Il était bizarre. Depuis Noël, ils étaient bizarres tous les deux. En fait, depuis que j'avais fait ce rêve où ils étaient morts. J'avais l'impression qu'ils me cachaient des choses. Enfin, avec ce que j'avais vu dans les livres, chose qu'ils ne voulaient pas que je vois puisqu'ils ne voulaient pas que j'aille dans le bureau, j'étais certaine qu'ils me cachaient quelque chose.  

Mais si ça se trouve, ils ne savaient même pas ce que c'était. Peut-être qu'ils ont découvert ça comme moi, qu'ils ne savent pas ce que ça veut dire. Alors ils ne veulent pas qu'on le voit parce que ça leur fait peur, ou parce que c'est dangereux. Je ne sais pas. C'était un mystère qu'il fallait que je découvre vite. Je n'aime pas qu'on me cache des choses, et puis je suis très curieuse, j'aime bien découvrir les secrets, j'adore les livres où il y a un mystère à percer. Ben là, j'avais l'impression que c'était ma vie qui était un mystère.
Je ne pouvais pas en parler à mon frère en tout cas. Il est encore plus petit que moi, et je suis sûre qu'il aurait pas su garder le secret.
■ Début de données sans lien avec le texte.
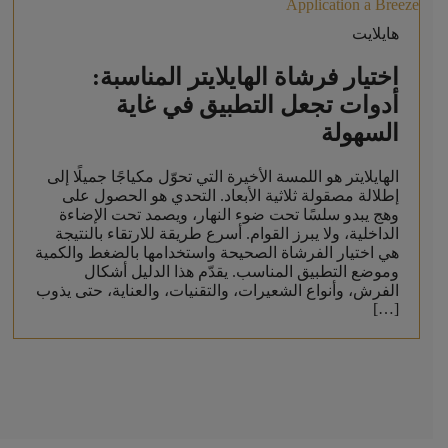
هايلايت
اختيار فرشاة الهايلايتر المناسبة:
أدوات تجعل التطبيق في غاية
السهولة
الهايلايتر هو اللمسة الأخيرة التي تحوّل مكياجًا جميلًا إلى
إطلالة مصقولة ثلاثية الأبعاد. التحدي هو الحصول على
وهج يبدو سلسًا تحت ضوء النهار، ويصمد تحت الإضاءة
الداخلية، ولا يبرز القوام. أسرع طريقة للارتقاء بالنتيجة
هي اختيار الفرشاة الصحيحة واستخدامها بالضغط والكمية
وموضع التطبيق المناسب. يقدّم هذا الدليل أشكال
الفرش، وأنواع الشعيرات، والتقنيات، والعناية، حتى يذوب
[…]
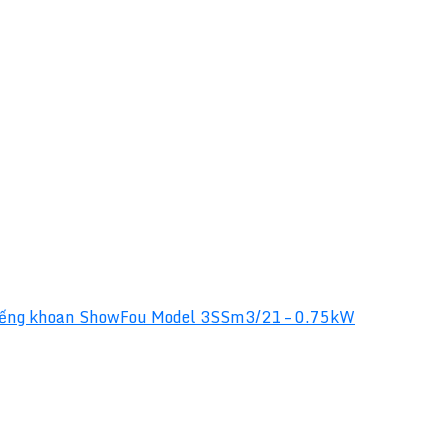
ếng khoan ShowFou Model 3SSm3/21 – 0.75kW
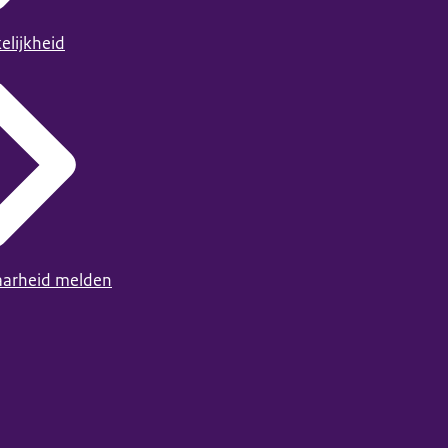
elijkheid
arheid melden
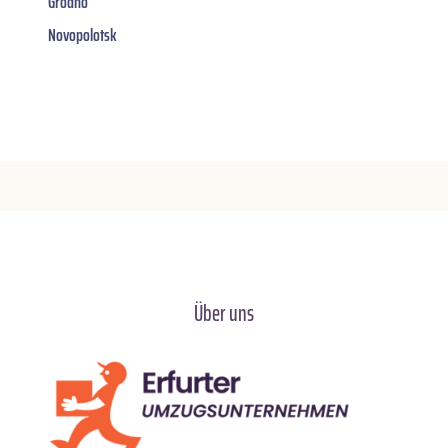
Grodno
Novopolotsk
Über uns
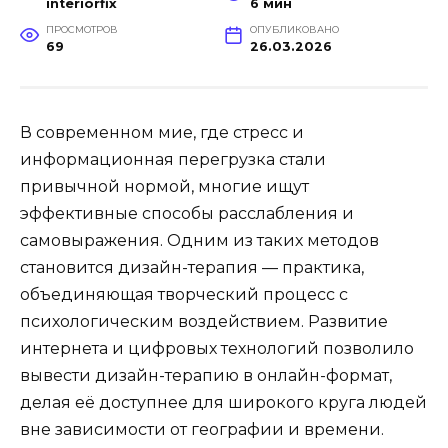
interiorfix
6 мин
ПРОСМОТРОВ
ОПУБЛИКОВАНО
69
26.03.2026
В современном мие, где стресс и
информационная перегрузка стали
привычной нормой, многие ищут
эффективные способы расслабления и
самовыражения. Одним из таких методов
становится дизайн-терапия — практика,
объединяющая творческий процесс с
психологическим воздействием. Развитие
интернета и цифровых технологий позволило
вывести дизайн-терапию в онлайн-формат,
делая её доступнее для широкого круга людей
вне зависимости от географии и времени.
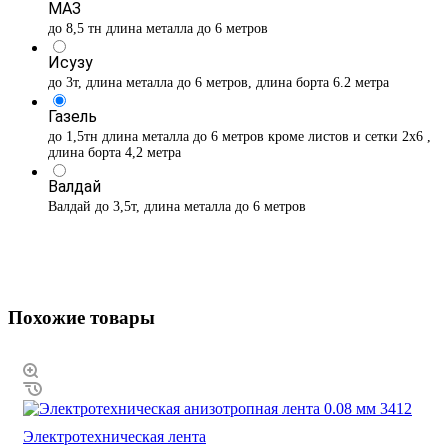
МАЗ
до 8,5 тн длина металла до 6 метров
Исузу
до 3т, длина металла до 6 метров, длина борта 6.2 метра
Газель
до 1,5тн длина металла до 6 метров кроме листов и сетки 2х6 ,
длина борта 4,2 метра
Валдай
Валдай до 3,5т, длина металла до 6 метров
Похожие товары
Электротехническая лента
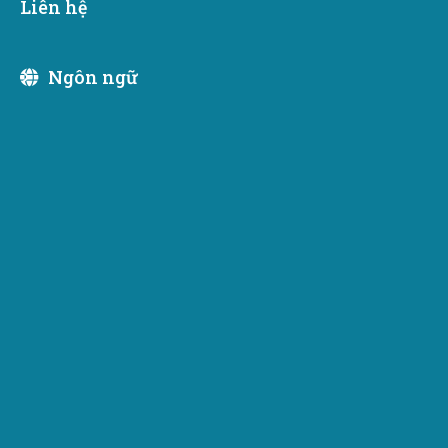
Liên hệ
Thúc đẩy Washington
Ngôn ngữ
Bộ Thương mại thúc đẩy tiểu bang trong nước và
quốc tế nhằm tạo ra các cơ hội kinh tế mới cho các
cộng đồng trên toàn tiểu bang, bao gồm việc thu hút
các doanh nghiệp và đầu tư mới đến Washington
thông qua chiến lược Chọn Washington.
Page last updated:
June 19, 2024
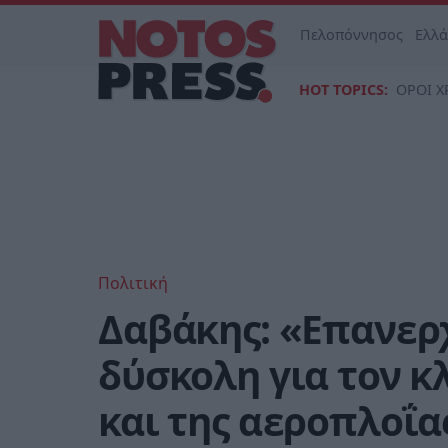
Πελοπόννησος
Ελλ
HOT TOPICS:
ΟΡΟΙ Χ
Πολιτική
Δαβάκης: «Επανερ
δύσκολη για τον 
και της αεροπλοΐα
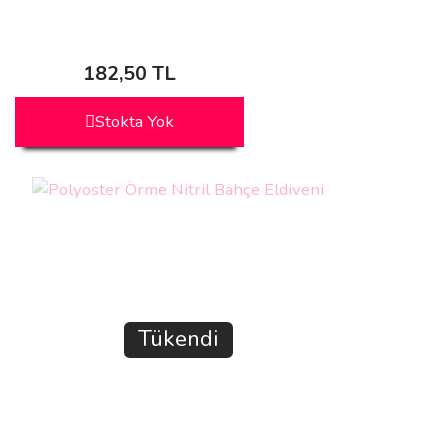
182,50 TL
Stokta Yok
Tükendi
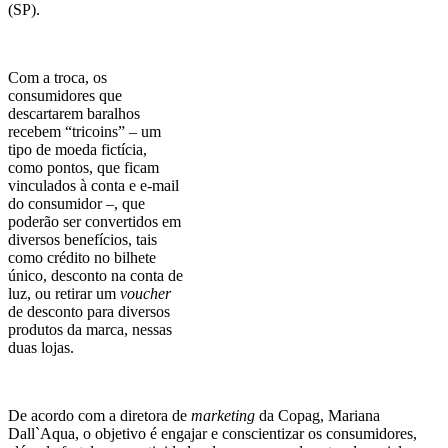
(SP).
Com a troca, os
consumidores que
descartarem baralhos
recebem “tricoins” – um
tipo de moeda fictícia,
como pontos, que ficam
vinculados à conta e e-mail
do consumidor –, que
poderão ser convertidos em
diversos benefícios, tais
como crédito no bilhete
único, desconto na conta de
luz, ou retirar um
voucher
de desconto para diversos
produtos da marca, nessas
duas lojas.
De acordo com a diretora
de
marketing
da Copag, Mariana
Dall`Aqua, o objetivo é engajar e conscientizar os consumidores,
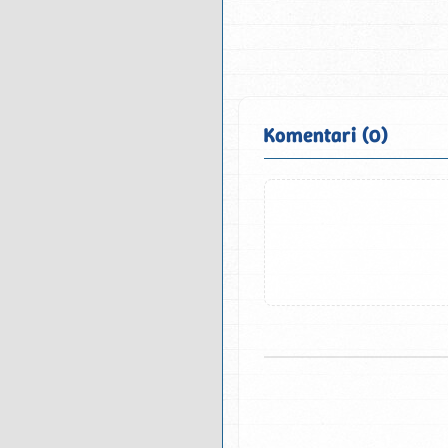
Komentari (0)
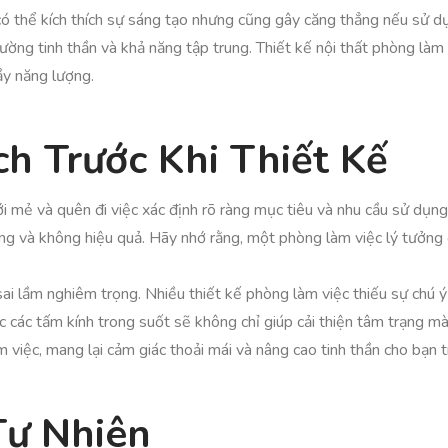
có thể kích thích sự sáng tạo nhưng cũng gây căng thẳng nếu sử d
ờng tinh thần và khả năng tập trung. Thiết kế nội thất phòng làm 
ầy năng lượng.
h Trước Khi Thiết Kế
i mẻ và quên đi việc xác định rõ ràng mục tiêu và nhu cầu sử dụng
dụng và không hiệu quả. Hãy nhớ rằng, một phòng làm việc lý tưởng 
sai lầm nghiêm trọng. Nhiều thiết kế phòng làm việc thiếu sự chú 
các tấm kính trong suốt sẽ không chỉ giúp cải thiện tâm trạng m
 việc, mang lại cảm giác thoải mái và nâng cao tinh thần cho bạn t
Tự Nhiên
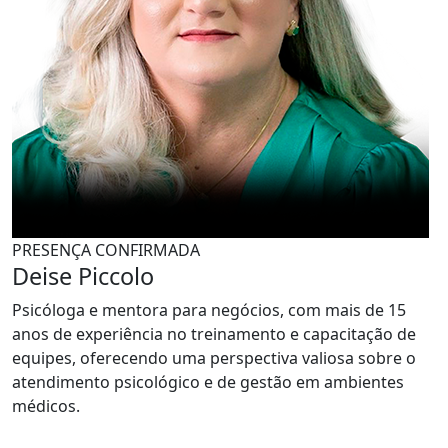
PRESENÇA CONFIRMADA
Deise Piccolo
Psicóloga e mentora para negócios, com mais de 15
anos de experiência no treinamento e capacitação de
equipes, oferecendo uma perspectiva valiosa sobre o
atendimento psicológico e de gestão em ambientes
médicos.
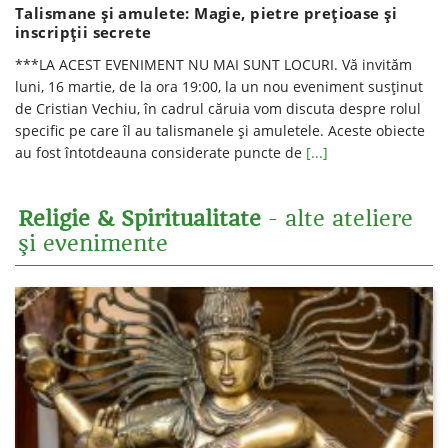
Talismane şi amulete: Magie, pietre preţioase şi
inscripţii secrete
***LA ACEST EVENIMENT NU MAI SUNT LOCURI. Vă invităm
luni, 16 martie, de la ora 19:00, la un nou eveniment susținut
de Cristian Vechiu, în cadrul căruia vom discuta despre rolul
specific pe care îl au talismanele şi amuletele. Aceste obiecte
au fost întotdeauna considerate puncte de
[...]
Religie & Spiritualitate
- alte ateliere
şi evenimente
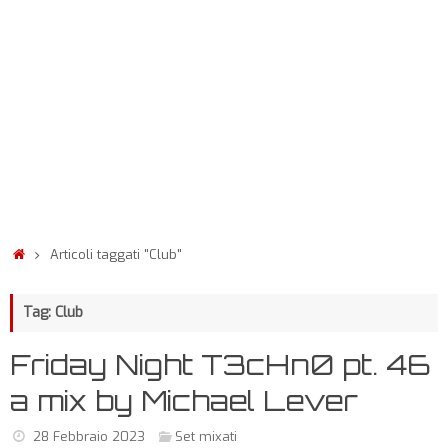
Articoli taggati "Club"
Tag: Club
Friday Night T3cHn0 pt. 46
a mix by Michael Lever
28 Febbraio 2023
Set mixati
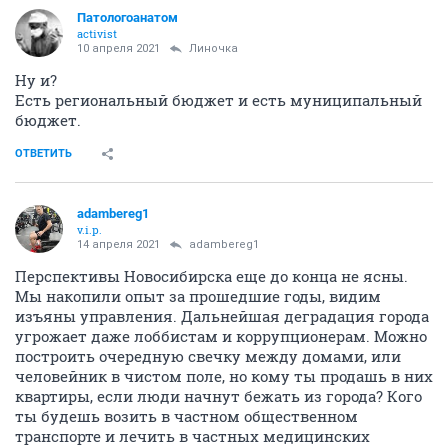
Патологоанатом
activist
10 апреля 2021
Линочка
Ну и?
Есть региональный бюджет и есть муниципальный
бюджет.
ОТВЕТИТЬ
adambereg1
v.i.p.
14 апреля 2021
adambereg1
Перспективы Новосибирска еще до конца не ясны.
Мы накопили опыт за прошедшие годы, видим
изъяны управления. Дальнейшая деградация города
угрожает даже лоббистам и коррупционерам. Можно
построить очередную свечку между домами, или
человейник в чистом поле, но кому ты продашь в них
квартиры, если люди начнут бежать из города? Кого
ты будешь возить в частном общественном
транспорте и лечить в частных медицинских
Il est trop bavard, trop petit pour comprendre que les parents ne voudront rien nous dire et qu'il faut découvrir par nous-mêmes.
« Tu crois vraiment que c'est un secret si lourd Naëlle ? C'est peut-être simplement quelque chose qui ne te regarde pas. C'est peut-être quelque chose entre eux que tu ne dois pas savoir. »
Oui peut-être. Mais je me demande s'il y a un lien entre leur discussion sur Lucas et moi et ce qu'il y a dans les livres. Je n'ai rien compris, alors je ne pourrais pas le savoir.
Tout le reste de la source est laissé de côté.